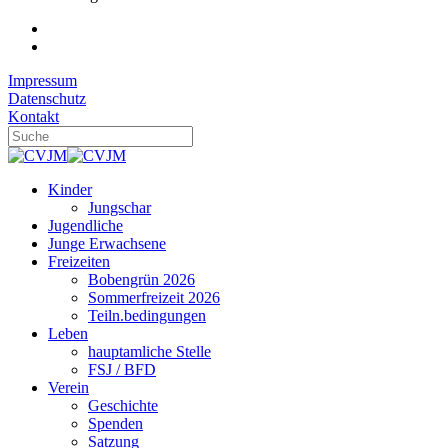
Impressum
Datenschutz
Kontakt
Kinder
Jungschar
Jugendliche
Junge Erwachsene
Freizeiten
Bobengrün 2026
Sommerfreizeit 2026
Teiln.bedingungen
Leben
hauptamliche Stelle
FSJ / BFD
Verein
Geschichte
Spenden
Satzung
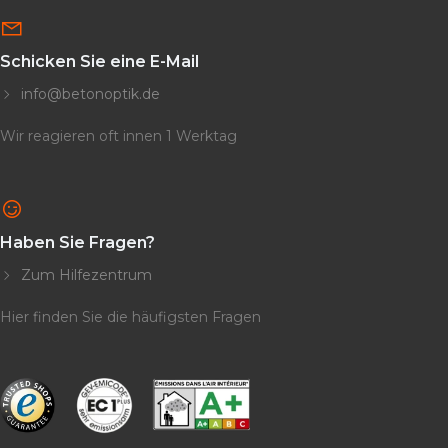
Schicken Sie eine E-Mail
info@betonoptik.de
Wir reagieren oft
innen
1 Werktag
Haben Sie Fragen?
Zum Hilfezentrum
Hier finden Sie die häufigsten Fragen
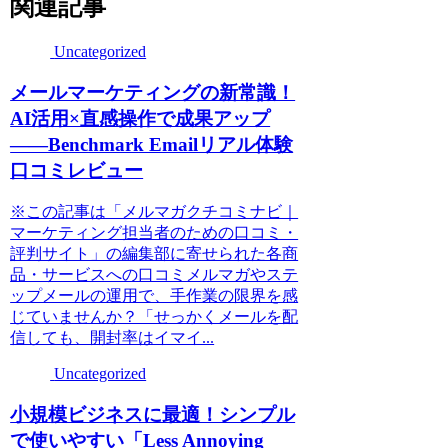
関連記事
Uncategorized
メールマーケティングの新常識！
AI活用×直感操作で成果アップ
——Benchmark Emailリアル体験
口コミレビュー
※この記事は「メルマガクチコミナビ｜
マーケティング担当者のための口コミ・
評判サイト」の編集部に寄せられた各商
品・サービスへの口コミメルマガやステ
ップメールの運用で、手作業の限界を感
じていませんか？「せっかくメールを配
信しても、開封率はイマイ...
Uncategorized
小規模ビジネスに最適！シンプル
で使いやすい「Less Annoying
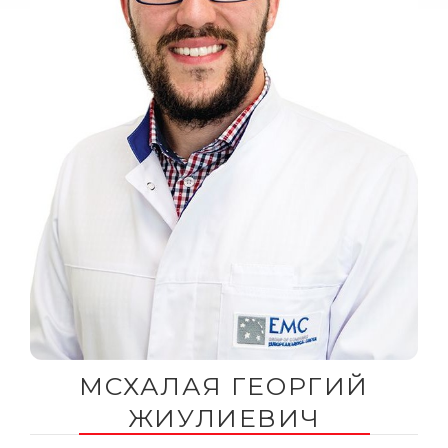
МСХАЛАЯ ГЕОРГИЙ
ЖИУЛИЕВИЧ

········

Any picture found in the data is to be skipped while the rest is copied exactly.

Impressum
Datenschutz
Kontakt
Kinder
Jungschar
Jugendliche
Junge Erwachsene
Freizeiten
Bobengrün 2026
Sommerfreizeit 2026
Teiln.bedingungen
Leben
hauptamliche Stelle
FSJ / BFD
Verein
Geschichte
Spenden
Satzung
Schicken Sie eine E-Mail
info@betonoptik.de
Wir reagieren oft
innen
1 Werktag
Haben Sie Fragen?
Zum Hilfezentrum
Hier finden Sie die häufigsten Fragen
関連記事
Uncategorized
メールマーケティングの新常識！
AI活用×直感操作で成果アップ
——Benchmark Emailリアル体験
口コミレビュー
※この記事は「メルマガクチコミナビ｜
マーケティング担当者のための口コミ・
評判サイト」の編集部に寄せられた各商
品・サービスへの口コミメルマガやステ
ップメールの運用で、手作業の限界を感
じていませんか？「せっかくメールを配
信しても、開封率はイマイ...
Uncategorized
小規模ビジネスに最適！シンプル
で使いやすい「Less Annoying
МСХАЛАЯ ГЕОРГИЙ
ЖИУЛИЕВИЧ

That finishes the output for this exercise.